* _REQUIRED WORK_
Find every line in the data that contains the word "toolbar". Return each of those lines.

* _GIVEN RECORDS_
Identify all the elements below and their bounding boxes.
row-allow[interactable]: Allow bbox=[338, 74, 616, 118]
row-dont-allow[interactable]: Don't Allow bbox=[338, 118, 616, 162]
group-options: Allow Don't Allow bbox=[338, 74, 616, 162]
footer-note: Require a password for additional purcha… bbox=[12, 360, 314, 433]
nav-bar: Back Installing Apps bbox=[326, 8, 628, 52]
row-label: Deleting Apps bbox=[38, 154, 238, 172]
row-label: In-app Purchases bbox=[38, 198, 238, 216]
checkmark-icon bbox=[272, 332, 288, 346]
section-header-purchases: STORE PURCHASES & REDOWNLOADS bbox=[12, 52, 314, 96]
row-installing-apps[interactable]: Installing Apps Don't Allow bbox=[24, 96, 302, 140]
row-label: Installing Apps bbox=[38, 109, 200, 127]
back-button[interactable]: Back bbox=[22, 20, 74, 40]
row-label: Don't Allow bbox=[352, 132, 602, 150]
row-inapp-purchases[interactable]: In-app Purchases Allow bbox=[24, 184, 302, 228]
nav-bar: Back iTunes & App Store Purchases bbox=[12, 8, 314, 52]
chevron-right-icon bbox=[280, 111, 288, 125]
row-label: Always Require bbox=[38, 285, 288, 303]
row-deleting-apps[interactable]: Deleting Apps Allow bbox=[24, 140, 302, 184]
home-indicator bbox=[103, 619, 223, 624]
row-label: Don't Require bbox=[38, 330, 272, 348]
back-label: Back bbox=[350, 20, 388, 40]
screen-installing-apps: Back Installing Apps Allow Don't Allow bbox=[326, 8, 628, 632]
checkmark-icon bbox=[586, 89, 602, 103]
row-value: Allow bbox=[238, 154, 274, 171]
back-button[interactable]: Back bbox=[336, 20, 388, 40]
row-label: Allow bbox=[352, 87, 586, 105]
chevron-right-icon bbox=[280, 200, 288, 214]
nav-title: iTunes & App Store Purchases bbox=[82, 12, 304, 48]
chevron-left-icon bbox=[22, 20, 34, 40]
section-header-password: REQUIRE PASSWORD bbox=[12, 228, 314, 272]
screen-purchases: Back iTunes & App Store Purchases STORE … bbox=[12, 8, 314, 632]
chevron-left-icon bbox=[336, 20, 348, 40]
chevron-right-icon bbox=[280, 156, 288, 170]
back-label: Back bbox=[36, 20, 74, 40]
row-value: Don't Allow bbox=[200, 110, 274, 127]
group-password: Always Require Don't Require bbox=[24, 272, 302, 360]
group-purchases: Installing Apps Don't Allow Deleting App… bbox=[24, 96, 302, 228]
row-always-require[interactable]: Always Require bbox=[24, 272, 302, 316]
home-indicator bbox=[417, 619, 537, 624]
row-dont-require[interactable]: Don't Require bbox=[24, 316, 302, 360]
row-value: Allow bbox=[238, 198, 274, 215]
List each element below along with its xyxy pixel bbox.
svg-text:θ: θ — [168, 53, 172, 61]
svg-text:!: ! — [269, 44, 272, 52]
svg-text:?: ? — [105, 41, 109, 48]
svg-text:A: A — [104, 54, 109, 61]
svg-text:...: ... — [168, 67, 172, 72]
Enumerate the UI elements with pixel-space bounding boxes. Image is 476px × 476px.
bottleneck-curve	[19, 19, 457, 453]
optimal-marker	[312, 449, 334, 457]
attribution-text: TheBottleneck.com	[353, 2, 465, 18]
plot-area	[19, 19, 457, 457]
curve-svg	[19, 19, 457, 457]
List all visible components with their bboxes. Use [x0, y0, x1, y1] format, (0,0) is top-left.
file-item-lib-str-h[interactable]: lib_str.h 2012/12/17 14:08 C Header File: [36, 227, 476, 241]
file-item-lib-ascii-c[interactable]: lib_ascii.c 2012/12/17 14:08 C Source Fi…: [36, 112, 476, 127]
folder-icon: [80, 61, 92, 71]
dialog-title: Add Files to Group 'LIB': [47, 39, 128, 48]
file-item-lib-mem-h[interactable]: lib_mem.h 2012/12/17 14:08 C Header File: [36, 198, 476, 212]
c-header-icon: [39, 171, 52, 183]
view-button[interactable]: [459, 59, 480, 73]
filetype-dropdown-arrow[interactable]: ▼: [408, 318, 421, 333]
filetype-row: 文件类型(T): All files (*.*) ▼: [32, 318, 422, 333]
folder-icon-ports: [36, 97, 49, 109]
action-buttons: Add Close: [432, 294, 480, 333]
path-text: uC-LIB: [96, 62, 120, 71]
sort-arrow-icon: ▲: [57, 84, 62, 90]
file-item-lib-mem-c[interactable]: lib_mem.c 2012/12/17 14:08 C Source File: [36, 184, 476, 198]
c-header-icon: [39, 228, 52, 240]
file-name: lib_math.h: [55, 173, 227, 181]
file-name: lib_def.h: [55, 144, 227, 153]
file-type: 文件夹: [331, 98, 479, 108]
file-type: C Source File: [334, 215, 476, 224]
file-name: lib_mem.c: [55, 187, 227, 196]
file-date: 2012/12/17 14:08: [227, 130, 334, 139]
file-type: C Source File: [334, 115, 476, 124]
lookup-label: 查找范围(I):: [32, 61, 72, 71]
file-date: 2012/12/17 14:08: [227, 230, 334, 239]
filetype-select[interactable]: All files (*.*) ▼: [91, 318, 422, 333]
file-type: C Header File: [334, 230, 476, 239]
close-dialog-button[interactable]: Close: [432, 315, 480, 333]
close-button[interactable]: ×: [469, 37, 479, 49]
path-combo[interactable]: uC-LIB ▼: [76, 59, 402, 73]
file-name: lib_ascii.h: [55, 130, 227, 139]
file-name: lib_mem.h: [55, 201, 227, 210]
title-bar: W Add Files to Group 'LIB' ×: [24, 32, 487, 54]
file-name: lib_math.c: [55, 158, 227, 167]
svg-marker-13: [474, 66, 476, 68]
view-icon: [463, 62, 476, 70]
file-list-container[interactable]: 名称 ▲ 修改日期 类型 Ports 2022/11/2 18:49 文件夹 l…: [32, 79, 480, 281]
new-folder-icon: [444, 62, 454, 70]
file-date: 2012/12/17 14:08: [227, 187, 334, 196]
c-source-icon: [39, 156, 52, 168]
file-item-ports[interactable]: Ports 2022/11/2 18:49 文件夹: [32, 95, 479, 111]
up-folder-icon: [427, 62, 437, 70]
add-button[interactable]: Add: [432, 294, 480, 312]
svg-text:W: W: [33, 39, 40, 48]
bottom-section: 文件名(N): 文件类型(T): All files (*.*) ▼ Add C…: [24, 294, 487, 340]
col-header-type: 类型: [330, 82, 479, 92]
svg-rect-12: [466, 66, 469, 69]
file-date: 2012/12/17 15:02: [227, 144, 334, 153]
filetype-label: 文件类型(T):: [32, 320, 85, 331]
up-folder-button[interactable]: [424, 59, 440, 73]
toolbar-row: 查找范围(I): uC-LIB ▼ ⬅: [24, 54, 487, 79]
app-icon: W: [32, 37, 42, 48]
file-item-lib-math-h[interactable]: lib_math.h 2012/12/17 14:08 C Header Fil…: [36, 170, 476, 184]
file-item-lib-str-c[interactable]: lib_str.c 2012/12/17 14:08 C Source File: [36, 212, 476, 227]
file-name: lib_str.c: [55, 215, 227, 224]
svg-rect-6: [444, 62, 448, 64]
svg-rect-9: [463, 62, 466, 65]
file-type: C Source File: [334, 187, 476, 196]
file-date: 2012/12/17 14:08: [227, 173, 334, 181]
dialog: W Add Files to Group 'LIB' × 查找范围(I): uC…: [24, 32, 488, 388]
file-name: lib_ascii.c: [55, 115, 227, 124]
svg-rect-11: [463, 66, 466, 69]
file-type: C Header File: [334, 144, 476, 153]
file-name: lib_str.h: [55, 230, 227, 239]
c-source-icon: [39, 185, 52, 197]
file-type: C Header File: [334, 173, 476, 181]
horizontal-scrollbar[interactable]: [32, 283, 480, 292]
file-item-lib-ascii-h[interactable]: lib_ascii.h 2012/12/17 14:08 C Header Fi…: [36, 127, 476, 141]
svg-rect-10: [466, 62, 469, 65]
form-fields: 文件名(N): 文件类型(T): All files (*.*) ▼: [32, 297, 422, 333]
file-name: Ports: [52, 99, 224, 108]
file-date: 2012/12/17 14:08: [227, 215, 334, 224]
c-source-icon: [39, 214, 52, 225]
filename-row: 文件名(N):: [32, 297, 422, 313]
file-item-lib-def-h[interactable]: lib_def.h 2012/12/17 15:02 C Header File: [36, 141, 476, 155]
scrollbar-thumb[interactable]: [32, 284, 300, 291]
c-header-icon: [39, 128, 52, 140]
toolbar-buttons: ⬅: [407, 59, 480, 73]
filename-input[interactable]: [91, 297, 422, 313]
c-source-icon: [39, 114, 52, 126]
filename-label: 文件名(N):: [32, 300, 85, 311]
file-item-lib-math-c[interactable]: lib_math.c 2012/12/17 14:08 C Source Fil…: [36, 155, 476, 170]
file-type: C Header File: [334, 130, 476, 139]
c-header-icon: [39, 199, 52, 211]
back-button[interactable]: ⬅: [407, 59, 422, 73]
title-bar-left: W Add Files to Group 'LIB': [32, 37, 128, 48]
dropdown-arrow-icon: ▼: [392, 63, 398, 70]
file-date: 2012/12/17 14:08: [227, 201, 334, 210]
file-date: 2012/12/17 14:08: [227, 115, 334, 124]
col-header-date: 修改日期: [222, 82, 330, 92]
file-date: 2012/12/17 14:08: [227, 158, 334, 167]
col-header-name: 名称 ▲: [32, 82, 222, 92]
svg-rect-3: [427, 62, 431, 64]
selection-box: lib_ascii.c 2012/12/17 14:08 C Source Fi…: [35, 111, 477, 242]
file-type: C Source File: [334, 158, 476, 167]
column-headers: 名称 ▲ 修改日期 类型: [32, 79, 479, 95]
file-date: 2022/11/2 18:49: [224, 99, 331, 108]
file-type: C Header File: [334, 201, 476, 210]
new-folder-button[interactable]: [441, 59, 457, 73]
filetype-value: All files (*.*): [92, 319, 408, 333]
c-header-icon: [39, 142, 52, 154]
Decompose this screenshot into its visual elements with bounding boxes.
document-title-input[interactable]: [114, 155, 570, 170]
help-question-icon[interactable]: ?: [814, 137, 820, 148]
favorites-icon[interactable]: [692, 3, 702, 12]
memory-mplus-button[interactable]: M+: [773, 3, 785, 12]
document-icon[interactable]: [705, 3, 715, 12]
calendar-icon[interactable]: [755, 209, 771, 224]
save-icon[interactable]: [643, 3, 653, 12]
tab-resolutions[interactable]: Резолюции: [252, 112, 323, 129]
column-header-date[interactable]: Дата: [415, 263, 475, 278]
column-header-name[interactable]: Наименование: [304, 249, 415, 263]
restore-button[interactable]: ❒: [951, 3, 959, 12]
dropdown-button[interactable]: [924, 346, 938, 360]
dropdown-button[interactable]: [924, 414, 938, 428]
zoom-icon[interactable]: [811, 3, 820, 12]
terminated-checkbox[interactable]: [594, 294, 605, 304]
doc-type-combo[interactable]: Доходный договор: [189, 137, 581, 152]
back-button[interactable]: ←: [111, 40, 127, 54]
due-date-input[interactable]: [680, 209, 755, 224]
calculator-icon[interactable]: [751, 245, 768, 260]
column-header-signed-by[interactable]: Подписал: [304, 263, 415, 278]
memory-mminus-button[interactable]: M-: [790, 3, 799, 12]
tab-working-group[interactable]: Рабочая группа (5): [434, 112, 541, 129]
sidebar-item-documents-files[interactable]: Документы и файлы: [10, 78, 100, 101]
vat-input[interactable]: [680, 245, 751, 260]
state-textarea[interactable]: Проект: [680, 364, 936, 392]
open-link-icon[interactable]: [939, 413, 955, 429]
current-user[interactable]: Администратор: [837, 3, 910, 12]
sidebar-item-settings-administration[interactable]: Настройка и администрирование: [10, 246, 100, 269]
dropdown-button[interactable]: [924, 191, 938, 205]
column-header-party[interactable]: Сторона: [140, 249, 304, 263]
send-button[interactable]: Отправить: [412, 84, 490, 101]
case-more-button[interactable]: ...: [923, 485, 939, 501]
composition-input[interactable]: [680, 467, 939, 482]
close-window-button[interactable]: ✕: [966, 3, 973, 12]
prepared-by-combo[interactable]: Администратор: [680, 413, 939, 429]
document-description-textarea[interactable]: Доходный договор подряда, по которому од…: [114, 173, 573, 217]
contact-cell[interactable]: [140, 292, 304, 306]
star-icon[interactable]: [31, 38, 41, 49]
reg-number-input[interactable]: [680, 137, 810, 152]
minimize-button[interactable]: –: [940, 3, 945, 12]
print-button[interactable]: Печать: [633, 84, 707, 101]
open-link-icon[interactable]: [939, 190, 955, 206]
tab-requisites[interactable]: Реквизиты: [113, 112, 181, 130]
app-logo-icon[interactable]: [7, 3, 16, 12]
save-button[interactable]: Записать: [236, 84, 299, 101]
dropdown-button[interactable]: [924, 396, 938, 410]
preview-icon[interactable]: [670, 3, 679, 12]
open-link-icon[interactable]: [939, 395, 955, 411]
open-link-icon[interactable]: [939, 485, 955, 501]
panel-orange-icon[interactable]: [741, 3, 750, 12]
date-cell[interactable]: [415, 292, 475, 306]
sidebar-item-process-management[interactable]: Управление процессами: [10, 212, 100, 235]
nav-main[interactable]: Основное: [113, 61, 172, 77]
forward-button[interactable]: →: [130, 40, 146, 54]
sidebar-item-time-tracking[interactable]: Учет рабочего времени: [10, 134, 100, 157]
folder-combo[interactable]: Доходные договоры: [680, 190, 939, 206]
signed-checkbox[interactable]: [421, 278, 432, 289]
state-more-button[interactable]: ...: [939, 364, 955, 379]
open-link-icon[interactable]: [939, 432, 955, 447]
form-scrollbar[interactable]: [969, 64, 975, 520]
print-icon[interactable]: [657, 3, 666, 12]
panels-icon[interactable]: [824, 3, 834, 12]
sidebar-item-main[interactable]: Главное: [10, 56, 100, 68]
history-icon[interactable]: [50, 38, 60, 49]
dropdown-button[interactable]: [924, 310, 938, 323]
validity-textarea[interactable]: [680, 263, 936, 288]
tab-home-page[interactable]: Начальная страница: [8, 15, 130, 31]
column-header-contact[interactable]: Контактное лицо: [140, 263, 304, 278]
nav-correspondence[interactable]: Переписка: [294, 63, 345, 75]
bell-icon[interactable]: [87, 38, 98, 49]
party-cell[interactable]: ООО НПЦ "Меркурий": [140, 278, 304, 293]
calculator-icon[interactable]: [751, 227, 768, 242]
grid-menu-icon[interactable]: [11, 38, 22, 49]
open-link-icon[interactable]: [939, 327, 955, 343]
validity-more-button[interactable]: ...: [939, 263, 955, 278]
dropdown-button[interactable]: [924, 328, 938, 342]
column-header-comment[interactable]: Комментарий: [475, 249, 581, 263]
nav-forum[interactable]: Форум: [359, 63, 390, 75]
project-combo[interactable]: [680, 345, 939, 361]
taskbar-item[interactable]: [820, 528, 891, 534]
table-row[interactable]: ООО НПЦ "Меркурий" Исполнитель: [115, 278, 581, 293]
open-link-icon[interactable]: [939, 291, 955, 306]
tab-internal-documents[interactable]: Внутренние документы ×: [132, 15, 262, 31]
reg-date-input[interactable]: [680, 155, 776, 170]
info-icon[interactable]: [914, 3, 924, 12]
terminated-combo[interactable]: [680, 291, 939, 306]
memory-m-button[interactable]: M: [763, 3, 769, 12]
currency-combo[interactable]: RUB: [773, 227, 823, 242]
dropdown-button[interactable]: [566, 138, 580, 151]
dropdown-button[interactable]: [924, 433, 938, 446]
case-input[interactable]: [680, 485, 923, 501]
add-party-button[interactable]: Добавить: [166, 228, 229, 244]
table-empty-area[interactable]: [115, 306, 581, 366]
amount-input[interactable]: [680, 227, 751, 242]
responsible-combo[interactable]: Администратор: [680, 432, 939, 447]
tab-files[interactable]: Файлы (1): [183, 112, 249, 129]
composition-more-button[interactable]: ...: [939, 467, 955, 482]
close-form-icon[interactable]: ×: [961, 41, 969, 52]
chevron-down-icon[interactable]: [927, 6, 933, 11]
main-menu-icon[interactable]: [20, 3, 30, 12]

* _PROBLEM SOLUTION_
toolbar-row: 查找范围(I): uC-LIB ▼ ⬅: [24, 54, 487, 79]
toolbar-buttons: ⬅: [407, 59, 480, 73]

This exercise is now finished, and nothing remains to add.